2. In a medium bowl, sift together the flour, baking powder, baking soda and salt.
3. In the bowl of a stand mixer using the paddle attachment, or in a large bowl using an electric mixer, beat the butter, brown sugar and sugar until light and fluffy.
4. Whisk the egg into the butter mixture until fully incorporated.
5. With the mixer running, beat in the flour mixture, a little at a time, until fully combined. Stir in the oats until incorporated.

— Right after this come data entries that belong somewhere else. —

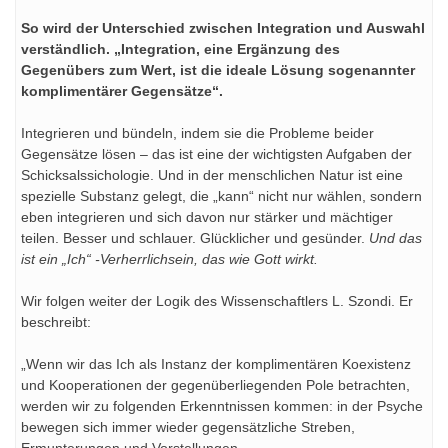
So wird der Unterschied zwischen Integration und Auswahl
verständlich. „Integration, eine Ergänzung des
Gegenübers zum Wert, ist die ideale Lösung sogenannter
komplimentärer Gegensätze“.
Integrieren und bündeln, indem sie die Probleme beider
Gegensätze lösen – das ist eine der wichtigsten Aufgaben der
Schicksalssichologie. Und in der menschlichen Natur ist eine
spezielle Substanz gelegt, die „kann“ nicht nur wählen, sondern
eben integrieren und sich davon nur stärker und mächtiger
teilen. Besser und schlauer. Glücklicher und gesünder.
Und das
ist ein „Ich“ -Verherrlichsein, das wie Gott wirkt.
Wir folgen weiter der Logik des Wissenschaftlers L. Szondi. Er
beschreibt:
„Wenn wir das Ich als Instanz der komplimentären Koexistenz
und Kooperationen der gegenüberliegenden Pole betrachten,
werden wir zu folgenden Erkenntnissen kommen: in der Psyche
bewegen sich immer wieder gegensätzliche Streben,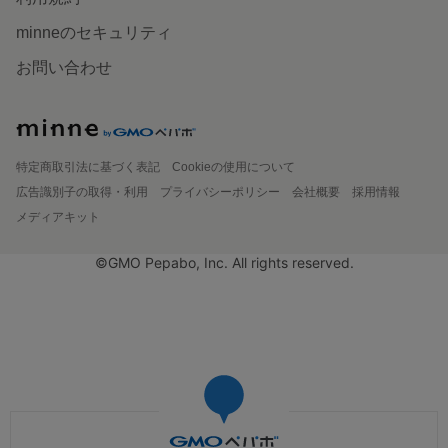
minneのセキュリティ
お問い合わせ
特定商取引法に基づく表記
Cookieの使用について
広告識別子の取得・利用
プライバシーポリシー
会社概要
採用情報
メディアキット
©GMO Pepabo, Inc. All rights reserved.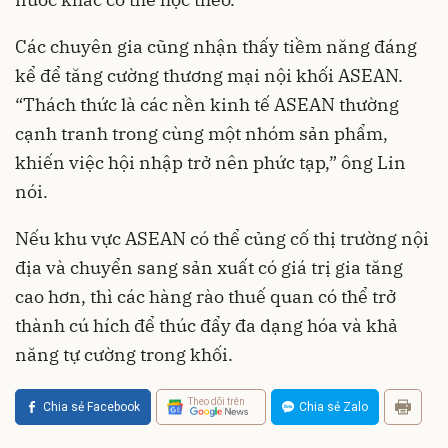
Các chuyên gia cũng nhận thấy tiềm năng đáng
kể để tăng cường thương mại nội khối ASEAN.
“Thách thức là các nền kinh tế ASEAN thường
cạnh tranh trong cùng một nhóm sản phẩm,
khiến việc hội nhập trở nên phức tạp,” ông Lin
nói.
Nếu khu vực ASEAN có thể củng cố thị trường nội
địa và chuyển sang sản xuất có giá trị gia tăng
cao hơn, thì các hàng rào thuế quan có thể trở
thành cú hích để thúc đẩy đa dạng hóa và khả
năng tự cường trong khối.
Theo dõi trên
Chia sẻ Facebook
Chia sẻ Zalo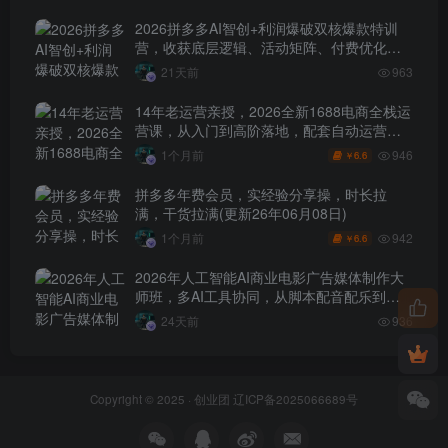
2026拼多多AI智创+利润爆破双核爆款特训
营，收获底层逻辑、活动矩阵、付费优化、
0-1打爆SOP
21天前
963
14年老运营亲授，2026全新1688电商全栈运
营课，从入门到高阶落地，配套自动运营表
+工具包+直播诊断等
946
1个月前
6.6
￥
拼多多年费会员，实经验分享操，时长拉
满，干货拉满(更新26年06月08日)
942
1个月前
6.6
￥
2026年人工智能AI商业电影广告媒体制作大
师班，多AI工具协同，从脚本配音配乐到电
影级短片、品牌广告全流程实战（中英字
24天前
936
幕）
Copyright © 2025 ·
创业团
辽ICP备2025066689号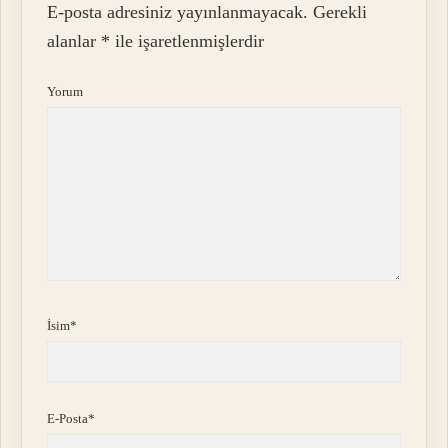
E-posta adresiniz yayınlanmayacak.
Gerekli
alanlar
*
ile işaretlenmişlerdir
Yorum
İsim*
E-Posta*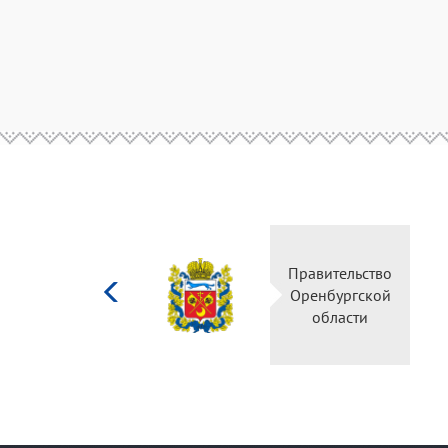
Министерство
Правительство
культуры
Оренбургской
Российской
области
федерации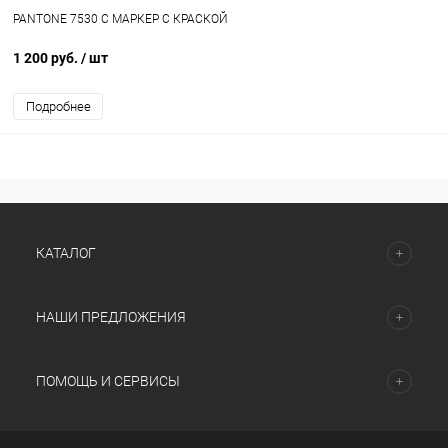
PANTONE 7530 C МАРКЕР С КРАСКОЙ
1 200 руб.
/ шт
Подробнее
КАТАЛОГ
НАШИ ПРЕДЛОЖЕНИЯ
ПОМОЩЬ И СЕРВИСЫ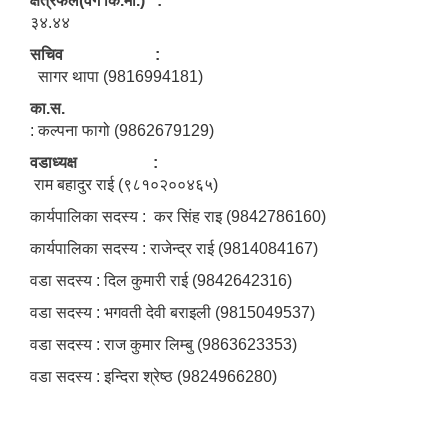
क्षेत्रफल(वर्ग कि.मी.) :
३४.४४
सचिव :
सागर थापा (9816994181)
का.स.
: कल्पना फागो (9862679129)
वडाध्यक्ष :
राम बहादुर राई (९८१०२००४६५)
कार्यपालिका सदस्य : कर सिंह राइ (9842786160)
कार्यपालिका सदस्य : राजेन्द्र राई (9814084167)
वडा सदस्य : दिल कुमारी राई (9842642316)
वडा सदस्य : भगवती देवी बराइली (9815049537)
वडा सदस्य : राज कुमार लिम्बु (9863623353)
वडा सदस्य : इन्दिरा श्रेष्ठ (9824966280)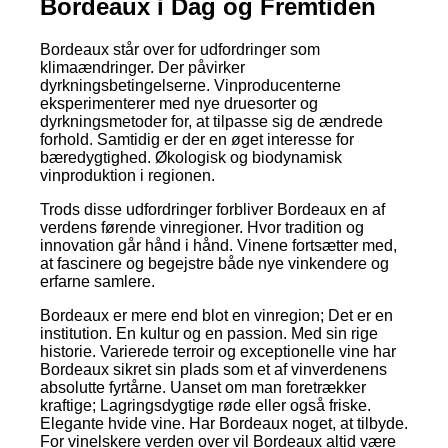
Bordeaux i Dag og Fremtiden
Bordeaux står over for udfordringer som
klimaændringer. Der påvirker
dyrkningsbetingelserne. Vinproducenterne
eksperimenterer med nye druesorter og
dyrkningsmetoder for, at tilpasse sig de ændrede
forhold. Samtidig er der en øget interesse for
bæredygtighed. Økologisk og biodynamisk
vinproduktion i regionen.
Trods disse udfordringer forbliver Bordeaux en af
verdens førende vinregioner. Hvor tradition og
innovation går hånd i hånd. Vinene fortsætter med,
at fascinere og begejstre både nye vinkendere og
erfarne samlere.
Bordeaux er mere end blot en vinregion; Det er en
institution. En kultur og en passion. Med sin rige
historie. Varierede terroir og exceptionelle vine har
Bordeaux sikret sin plads som et af vinverdenens
absolutte fyrtårne. Uanset om man foretrækker
kraftige; Lagringsdygtige røde eller også friske.
Elegante hvide vine. Har Bordeaux noget, at tilbyde.
For vinelskere verden over vil Bordeaux altid være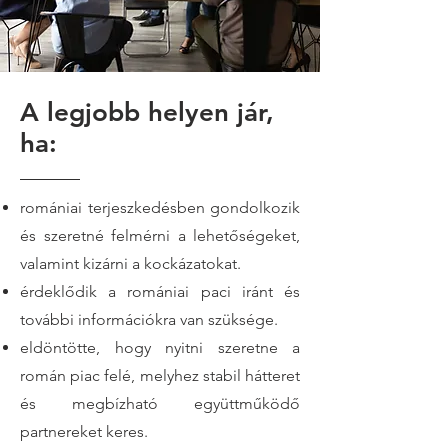
A legjobb helyen jár,
ha:
romániai terjeszkedésben gondolkozik
és szeretné felmérni a lehetőségeket,
valamint kizárni a kockázatokat.
érdeklődik a romániai paci iránt és
további információkra van szüksége.
eldöntötte, hogy nyitni szeretne a
román piac felé, melyhez stabil hátteret
és megbízható együttműködő
partnereket keres.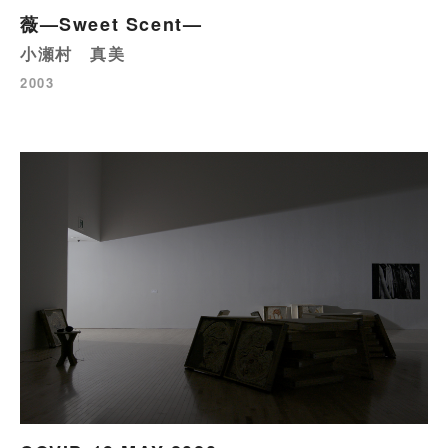
薇—Sweet Scent—
小瀬村 真美
2003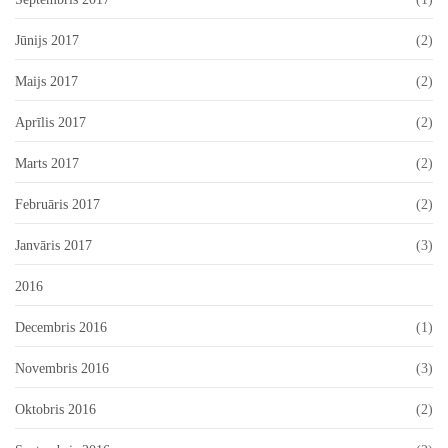
Jūnijs 2017
(2)
Maijs 2017
(2)
Aprīlis 2017
(2)
Marts 2017
(2)
Februāris 2017
(2)
Janvāris 2017
(3)
2016
Decembris 2016
(1)
Novembris 2016
(3)
Oktobris 2016
(2)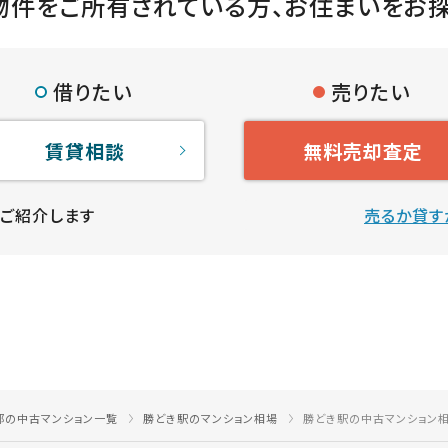
物件をご所有されている方、
お住まいをお
借りたい
売りたい
賃貸相談
無料売却査定
ご紹介します
売るか貸す
都の中古マンション一覧
勝どき駅のマンション相場
勝どき駅の中古マンション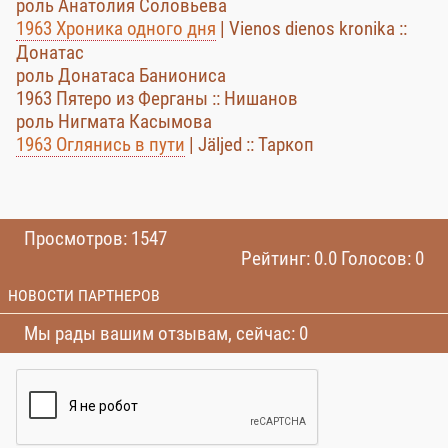
роль Анатолия Соловьева
1963 Хроника одного дня
| Vienos dienos kronika ::
Донатас
роль Донатаса Баниониса
1963 Пятеро из Ферганы :: Нишанов
роль Нигмата Касымова
1963 Оглянись в пути
| Jäljed :: Таркоп
Просмотров: 1547
Рейтинг: 0.0 Голосов: 0
НОВОСТИ ПАРТНЕРОВ
Мы рады вашим отзывам, сейчас: 0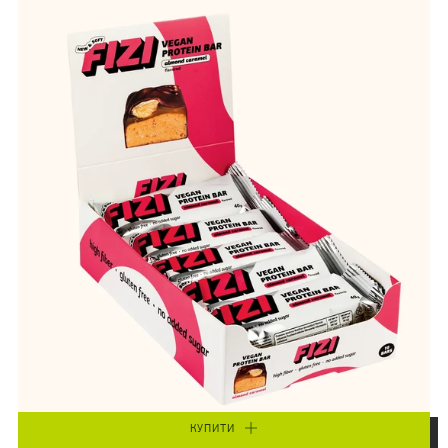
КУПИТИ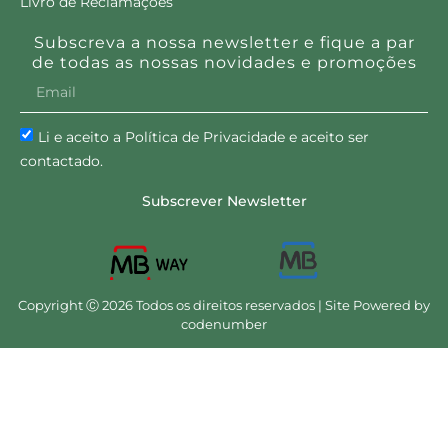
Livro de Reclamações
Subscreva a nossa newsletter e fique a par
de todas as nossas novidades e promoções
Li e aceito a Política de Privacidade e aceito ser
contactado.
Subscrever Newsletter
Copyright Ⓒ 2026 Todos os direitos reservados | Site Powered by
codenumber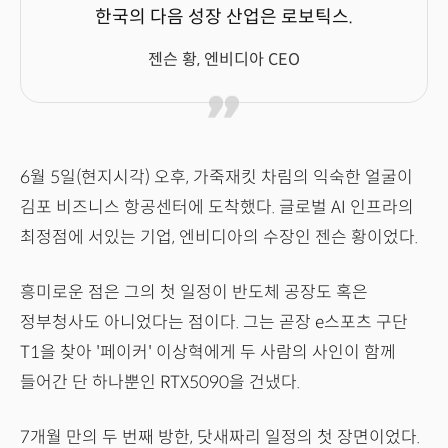
한국의 다음 성장 산업은 로보틱스.
젠슨 황, 엔비디아 CEO
6월 5일(현지시각) 오후, 가죽재킷 차림의 익숙한 얼굴이
김포 비즈니스 항공센터에 도착했다. 글로벌 AI 인프라의
최정점에 서있는 기업, 엔비디아의 수장인 젠슨 황이었다.
흥미로운 점은 그의 첫 일정이 반도체 공장도 혹은
정부청사도 아니었다는 점이다. 그는 곧장 e스포츠 구단
T1을 찾아 '페이커' 이상혁에게 두 사람의 사인이 함께
들어간 단 하나뿐인 RTX5090을 건냈다.
7개월 만의 두 번째 방한, 닷새짜리 일정의 첫 장면이었다.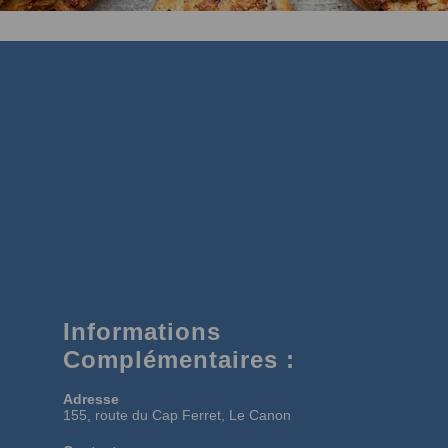
Informations
Complémentaires :
Adresse
155, route du Cap Ferret, Le Canon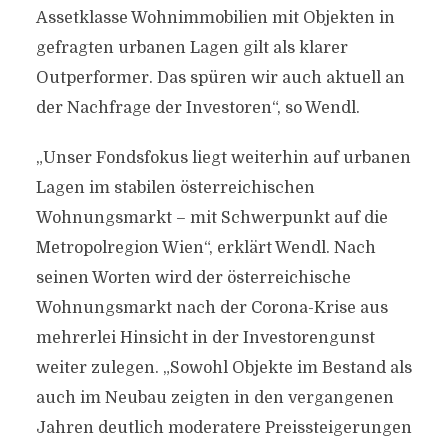
Assetklasse Wohnimmobilien mit Objekten in
gefragten urbanen Lagen gilt als klarer
Outperformer. Das spüren wir auch aktuell an
der Nachfrage der Investoren“, so Wendl.
„Unser Fondsfokus liegt weiterhin auf urbanen
Lagen im stabilen österreichischen
Wohnungsmarkt – mit Schwerpunkt auf die
Metropolregion Wien“, erklärt Wendl. Nach
seinen Worten wird der österreichische
Wohnungsmarkt nach der Corona-Krise aus
mehrerlei Hinsicht in der Investorengunst
weiter zulegen. „Sowohl Objekte im Bestand als
auch im Neubau zeigten in den vergangenen
Jahren deutlich moderatere Preissteigerungen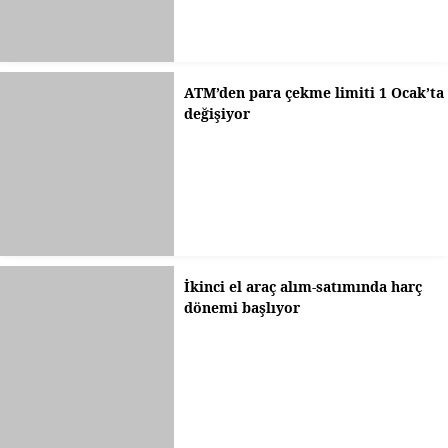
ATM’den para çekme limiti 1 Ocak’ta
değişiyor
İkinci el araç alım-satımında harç
dönemi başlıyor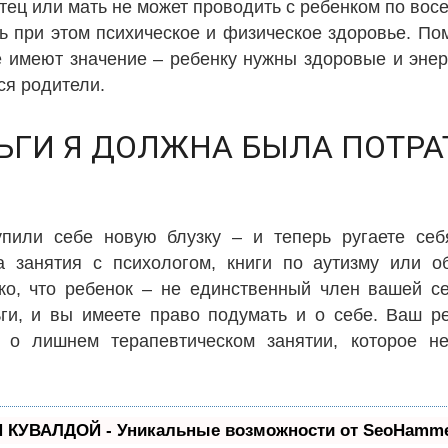
тец или мать не может проводить с ребенком по вос
ь при этом психическое и физическое здоровье. Пом
 имеют значение – ребенку нужны здоровые и энер
я родители.
ЬГИ Я ДОЛЖНА БЫЛА ПОТРА
или себе новую блузку – и теперь ругаете себ
а занятия с психологом, книги по аутизму или 
ако, что ребенок – не единственный член вашей с
ьги, и вы имеете право подумать и о себе. Ваш р
 о лишнем терапевтическом занятии, которое н
П КУВАЛДОЙ - Уникальные возможности от SeoHamm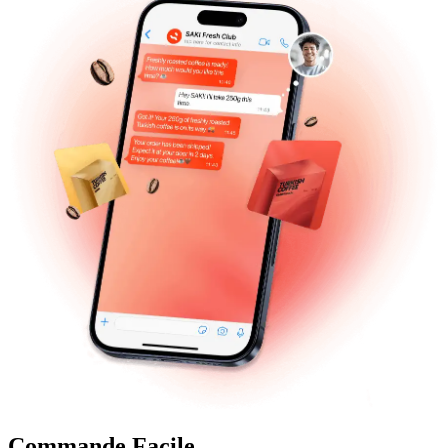
Commande Facile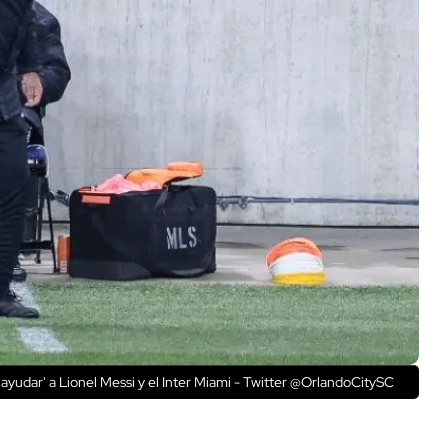
 'ayudar' a Lionel Messi y el Inter Miami - Twitter @OrlandoCitySC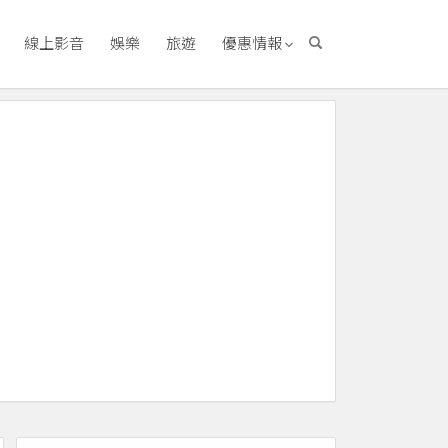
線上影音
娛樂
旅遊
優惠情報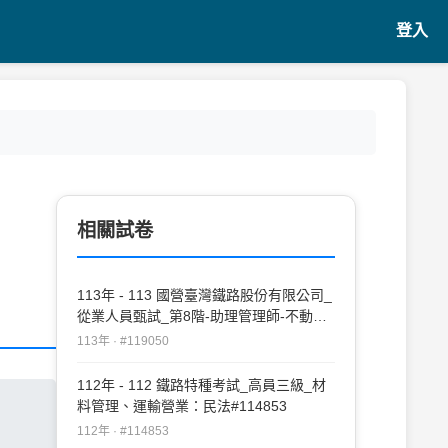
登入
相關試卷
113年 - 113 國營臺灣鐵路股份有限公司_
從業人員甄試_第8階-助理管理師-不動產
經營、法務：民法#119050
113年 · #119050
112年 - 112 鐵路特種考試_高員三級_材
料管理、運輸營業：民法#114853
112年 · #114853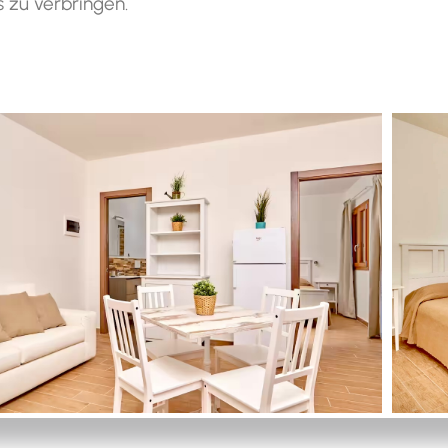
 zu verbringen.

6. Spread the mixture onto a 9-inch-by-13-inch baking sheet and bake until golden brown and set, about 20 minutes. Remove from heat and cool to the touch on a rack. Crumble the cooled cookie to use in the crust.
Crumbled cookie for crust
1/4 cup (1/2 stick) butter
1 1/2 tablespoons (3/4 ounce) brown sugar
1/8 teaspoon salt
Combine the crumbled cookie, butter, brown sugar and salt in a food processor and pulse until evenly combined and blended (a little of the mixture clumped between your fingers should hold together). Divide the crust between 2 (10-inch) pie tins. Press the crust into each shell to form a thin, even layer along the bottom and sides of the tins. Set the prepared crusts aside while you prepare the filling.
1 1/2 cups (10 1/2 ounces) sugar
3/4 cup plus a scant 3 tablespoons (7 ounces) light brown sugar
1/4 teaspoon salt
1/3 cup plus 1 teaspoon (3/4 ounce) milk powder
1 cup (2 sticks) butter, melted
3/4 cup plus a scant 2 tablespoons heavy cream
1 teaspoon vanilla extract
8 egg yolks
2 prepared crusts
Powdered sugar, garnish
1. Heat the oven to 350 degrees.
2. In a large bowl, whisk together the sugar, brown sugar, salt and milk powder. Whisk in the melted butter, then whisk in the heavy cream and vanilla.
3. Gently whisk in the egg yolks, being careful not to add too much air.
4. Divide the filling evenly between the 2 prepared pie shells.
5. Bake the pies, one at a time, for 15 minutes, then reduce the heat to 325 degrees and bake until the filling is slightly jiggly and golden brown (similar to a pecan pie), about 10 minutes. Remove the pies and cool on a rack.
6. Refrigerate the cooled pies until well chilled. The pies are meant to be served cold, and the filling will be gooey. Dust with powdered sugar before serving.
Each of 16 servings: 432 calories; 4 grams protein; 45 grams carbohydrates; 1 gram fiber; 27 grams fat; 16 grams saturated fat; 187 mg. cholesterol; 36 grams sugar; 125 mg. sodium.